(Name withheld) , of  Paddington NSW, made the following submission on the project:

Legislative Updates

I am a planning lawyer with over 30 years experience.
There are a number of good things in the package and I
commend those, in particular the following:
1.The Department of Planning & other Government Agencies (eg:the RMS) having to commit to a community participation charter.
2.Provisions to tighten up CDCs and private certifiers and give Councils additional resources in that regard, as the community is very disgruntled about CDCs and private certifiers..
3.Provisions to reverse the effect of the decision in Windy Dropdown regarding unauthorized building work/development.
Again this has been a major cause of community disgruntlement, and developers are "gaming" the system.

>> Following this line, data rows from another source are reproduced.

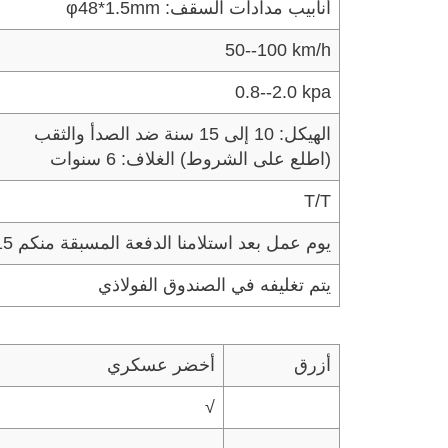
أنابيب مدادات السقف: φ48*1.5mm
50--100 km/h
0.8--2.0 kpa
الهيكل: 10 إلى 15 سنة ضد الصدأ والثقب
(اطلع على الشروط)
الغلاف: 6 سنوات
T/T
15 يوم عمل بعد استلامنا الدفعة المسبقة منكم
يتم تغليفه في الصندوق الفولاذي
أزرق
أخضر عسكري
√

Comments on other areas include:
1.I do not agree that replacement of the object of "orderly and economic development" with "timely" does not effect a change in emphasis.I would like to see "timely" removed and"orderly and economic" remain.Again, the community feels that there is an over emphasis on expedition at the expense of good outcomes.
2.I think IHAPS are a good idea but suggest that there be a minimum of 4 members, the Chair (who is usually a lawyer), 2 experts (ideal is a planner and architect/urban designer)
and 1 community rep.In the event of a 2 all drawer the Chair have the casting vote.I think the IHAPs in Mosman and Cumberland (which I have knowledge of) work well.SomeIHAPS have 5 members, 4 experts & 1 community member).
3. No rationale has been given for the amendment of section 97B in relation to costs in 34AA residential development appeals and this is not actually mentioned in the explanatory notes so many people may not know it is proposed (unless they read the draft Bill which lets face it is heavy going).Councils like section 97B as it gives them some small monetary compensation for applicants who use the land & Environment Court as a design forum.
4.Has any thought been given to amending the Act to require a section 96 application to require a clause 4.6 objection if it
breaches a development standard?I would commend this as another way to stop developer's "gaming" the system by getting approved something that complies with for example FSR and height controls and then lodging a section 96 application (often after they have done the work) and under the current state of case law, a clause 4.6 objection is not required then so there is a less strict legal test in those circumstances.I have a lot of trouble explaining this anomoly to Council planners and members of the community.